Courtesy of Lift Magazine
According to lobbyistsregistrar.bc.ca, Ian Waddell, former BC MLA and MP and now a consultant lobbyist, is lobbying the BC Minister of Public Safety and Solicitor General on behalf of a medical cannabis dispensary organization seeking to distribute cannabis products legally.
The Canadian Association of Medical Cannabis Dispensaries (CAMCD) is a Vancouver-based trade member association for medical cannabis dispensaries in Canada that adhere to the group’s Certification Standards. The group represents over 40 dispensaries and compassion clubs across Canada.
Waddell first entered national politics in 1979, being elected to represent the riding of Vancouver Kingsway from 1979-1988 and the riding of Port Moody—Coquitlam between 1988 and 1993. He was then an MLA for Vancouver-Kingsway from 1996-2001.
Under the British Columbia NDP governments of the 1990s, Waddell served as Minister of Small Business, Tourism and Culture and Minister of Environment, Lands and Parks. Waddell has acted as a lobbyist for numerous organizations in the past, but this is his first forray into the cannabis industry. He is also currently consulting on behalf of the British Columbia Wine Institute.

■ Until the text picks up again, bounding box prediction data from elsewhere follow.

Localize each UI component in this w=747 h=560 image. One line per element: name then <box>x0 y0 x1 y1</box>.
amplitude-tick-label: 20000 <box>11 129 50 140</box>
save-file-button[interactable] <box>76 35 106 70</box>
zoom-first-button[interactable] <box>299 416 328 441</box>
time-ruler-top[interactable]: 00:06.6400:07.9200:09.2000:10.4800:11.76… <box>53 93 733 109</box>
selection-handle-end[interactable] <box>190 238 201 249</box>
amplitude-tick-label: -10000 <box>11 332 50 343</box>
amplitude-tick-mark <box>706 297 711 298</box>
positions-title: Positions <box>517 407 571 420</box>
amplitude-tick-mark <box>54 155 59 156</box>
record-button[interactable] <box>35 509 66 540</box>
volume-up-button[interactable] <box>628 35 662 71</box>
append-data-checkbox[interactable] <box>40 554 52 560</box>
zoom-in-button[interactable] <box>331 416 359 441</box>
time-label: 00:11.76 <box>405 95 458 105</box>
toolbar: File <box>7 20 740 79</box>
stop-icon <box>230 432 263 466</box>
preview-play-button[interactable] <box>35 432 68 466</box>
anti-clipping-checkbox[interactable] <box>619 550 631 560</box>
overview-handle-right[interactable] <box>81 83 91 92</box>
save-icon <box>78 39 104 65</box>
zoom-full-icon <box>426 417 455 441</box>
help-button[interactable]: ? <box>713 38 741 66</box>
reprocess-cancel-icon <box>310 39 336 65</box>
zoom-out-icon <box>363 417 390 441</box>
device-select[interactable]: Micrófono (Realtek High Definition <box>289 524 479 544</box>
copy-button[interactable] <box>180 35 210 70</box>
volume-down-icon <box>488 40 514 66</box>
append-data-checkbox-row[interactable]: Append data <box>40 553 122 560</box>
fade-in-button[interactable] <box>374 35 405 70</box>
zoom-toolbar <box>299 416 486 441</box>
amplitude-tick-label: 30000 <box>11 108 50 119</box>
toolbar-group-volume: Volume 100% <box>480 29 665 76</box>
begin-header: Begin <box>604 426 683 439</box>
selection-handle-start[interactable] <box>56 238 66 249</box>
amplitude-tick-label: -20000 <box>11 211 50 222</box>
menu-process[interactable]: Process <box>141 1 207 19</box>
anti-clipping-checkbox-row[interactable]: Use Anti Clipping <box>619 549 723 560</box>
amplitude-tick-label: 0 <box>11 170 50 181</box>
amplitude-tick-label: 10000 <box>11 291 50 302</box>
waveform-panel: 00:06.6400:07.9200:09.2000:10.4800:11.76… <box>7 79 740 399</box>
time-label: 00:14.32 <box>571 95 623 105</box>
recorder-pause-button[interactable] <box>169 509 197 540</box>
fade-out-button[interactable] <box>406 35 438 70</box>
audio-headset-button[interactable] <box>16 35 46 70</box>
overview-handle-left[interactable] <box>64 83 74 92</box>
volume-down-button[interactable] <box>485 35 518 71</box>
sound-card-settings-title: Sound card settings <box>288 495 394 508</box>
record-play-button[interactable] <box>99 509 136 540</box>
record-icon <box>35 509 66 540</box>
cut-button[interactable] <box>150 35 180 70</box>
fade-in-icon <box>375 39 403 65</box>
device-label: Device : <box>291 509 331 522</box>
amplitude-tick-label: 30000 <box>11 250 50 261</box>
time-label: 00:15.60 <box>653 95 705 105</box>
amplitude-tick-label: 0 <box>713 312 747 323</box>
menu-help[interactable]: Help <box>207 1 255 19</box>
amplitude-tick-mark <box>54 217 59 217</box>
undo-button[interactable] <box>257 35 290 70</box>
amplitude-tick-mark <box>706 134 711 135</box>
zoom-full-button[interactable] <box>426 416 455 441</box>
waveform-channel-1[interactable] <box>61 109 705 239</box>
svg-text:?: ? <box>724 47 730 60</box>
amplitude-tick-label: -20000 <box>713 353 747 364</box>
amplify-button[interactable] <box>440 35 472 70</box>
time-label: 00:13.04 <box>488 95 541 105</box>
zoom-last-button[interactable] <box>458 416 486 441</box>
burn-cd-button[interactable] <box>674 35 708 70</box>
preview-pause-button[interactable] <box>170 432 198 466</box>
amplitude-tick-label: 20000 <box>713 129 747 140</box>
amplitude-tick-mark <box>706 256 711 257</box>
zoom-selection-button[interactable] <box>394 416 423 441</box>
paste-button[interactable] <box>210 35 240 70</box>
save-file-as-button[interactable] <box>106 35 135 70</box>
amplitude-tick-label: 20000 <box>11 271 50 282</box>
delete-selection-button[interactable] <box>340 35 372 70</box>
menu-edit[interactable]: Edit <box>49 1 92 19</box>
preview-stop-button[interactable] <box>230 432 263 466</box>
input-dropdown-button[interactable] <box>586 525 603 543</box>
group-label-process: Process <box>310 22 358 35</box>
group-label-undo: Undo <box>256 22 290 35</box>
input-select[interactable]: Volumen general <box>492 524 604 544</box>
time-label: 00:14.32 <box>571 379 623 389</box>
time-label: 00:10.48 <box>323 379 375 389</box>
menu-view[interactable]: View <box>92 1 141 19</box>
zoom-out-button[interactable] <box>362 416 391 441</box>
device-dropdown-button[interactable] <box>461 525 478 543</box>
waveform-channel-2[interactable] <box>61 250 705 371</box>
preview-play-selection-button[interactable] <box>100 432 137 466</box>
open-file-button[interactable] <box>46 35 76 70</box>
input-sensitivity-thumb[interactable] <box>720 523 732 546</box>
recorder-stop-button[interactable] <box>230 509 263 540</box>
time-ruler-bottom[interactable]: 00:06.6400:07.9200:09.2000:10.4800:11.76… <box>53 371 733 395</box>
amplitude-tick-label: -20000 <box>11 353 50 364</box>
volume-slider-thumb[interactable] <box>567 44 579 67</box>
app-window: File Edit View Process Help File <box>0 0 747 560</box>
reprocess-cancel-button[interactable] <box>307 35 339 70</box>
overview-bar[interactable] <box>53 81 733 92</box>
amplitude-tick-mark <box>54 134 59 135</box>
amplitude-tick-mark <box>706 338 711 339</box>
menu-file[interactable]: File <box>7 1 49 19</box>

The riding of Vancouver-Kingsway is a not unfamiliar with cannabis issues. The riding has well over a dozen dispensaries operating within its boundaries, some licenced by the city, some not. The current MP in the riding, the NDP’s Don Davies, has held the riding since 2008, and has been making cannabis a major issue through his opposition to some aspects of the Liberals’ proposed Cannabis Act legislation.
Davies says he visits dispensaries in his riding and feels they have a lot of industry knowledge that the committee would benefit from hearing.
“It’s why I know that they have a lot of valuable information to give us,” Davies told Lift in a recent interview. “I’ve toured three dispensaries in Vancouver, and every time I go I’m amazed at how much information and knowledge that they have.”
According to the CAMCD website, the group’s certification program ensures that all certified dispensaries adhere to over 50 additional standards. CAMCD also worked closely with the city of Vancouver on their Medical Marijuana Related Use licensing program.
CAMCD issued their official response to the Standing Committee on Public Health regarding Bill C-45 also known as “the Cannabis Act.”
“While there are many issues to discuss with government regarding the Cannabis Act,” reads a notice from the group’s Vice President, Ehren Richardson, “CAMCD felt that the priority must be to ensure that storefront dispensaries are included in the new regulatory regime to ensure no adverse impact to public health (continuity of access) and to the thousands of jobs currently maintained within the cannabis economy. Without inclusion in the new regulated environment there, CAMCD feels there is no point in addressing other subjects related to distribution.
“Lobbying by special interest groups intended to discredit dispensary services and ban them from the future regulated cannabis distribution economy has been ongoing for some time now. CAMCD hopes that submissions like these can help educate lawmakers and public policy groups and provide them with an evidence-based approach to why existing dispensaries should have a place in the new regulatory framework.”
Many other groups have been lobbying the BC government on the topic of retail stores, including Couche-Tard, Eden Medicinal Society and CTAC. The BC government recently announced their intention to begin a provincial consultation process to come up with a distribution and retail system for non-medical cannabis in British Columbia, but no solid answers on what that system may look like have come out yet.
“We have not yet landed on any decisions around the retail model that will be in place, because I’ve made it clear, there’s different opinions in different parts of the province,” said Minister of Public Safety and Solicitor General of British Columbia Mike Farnworth at a recent press conference announcing the province’s consultation process.
“Vancouver has taken one approach, Victoria has taken another approach, but what works in Vancouver may not work in Port Coquitlam or may not work in Prince George or Campbell River or Fort Nelson or Cranbrook. We are open to putting in place a regime that works for the different parts of this province.”
BC Premier John horgan has been careful to use inclusive language that makes references to stakeholders like dispensaries, but has also referred to proliferation of these businesses as a ‘problem,’ as has his new Chief of Staff, Geoff Meggs. Then-Premier Christy Clark attacked Horgan in an election debate for suggesting that cannabis be sold in liquor stores.
“BC is a mature jurisdiction,” Horgan said in a recent radio interview with CFAX, “I like to say, when it comes to marijuana. As everyone knows, there’s a lot of marijuana in British Columbia, has been for a long time. We have our neighbours to the north and the south, Alaska and Washington, already legal, I think we can get on this as quickly as possible. I fully intend to meet the July 1st deadline, but there’s a lot of people to talk to. There’s fear and uncertainty and some anxiety in communities and we want to make sure we ease that and bring in a plan that works for everybody.”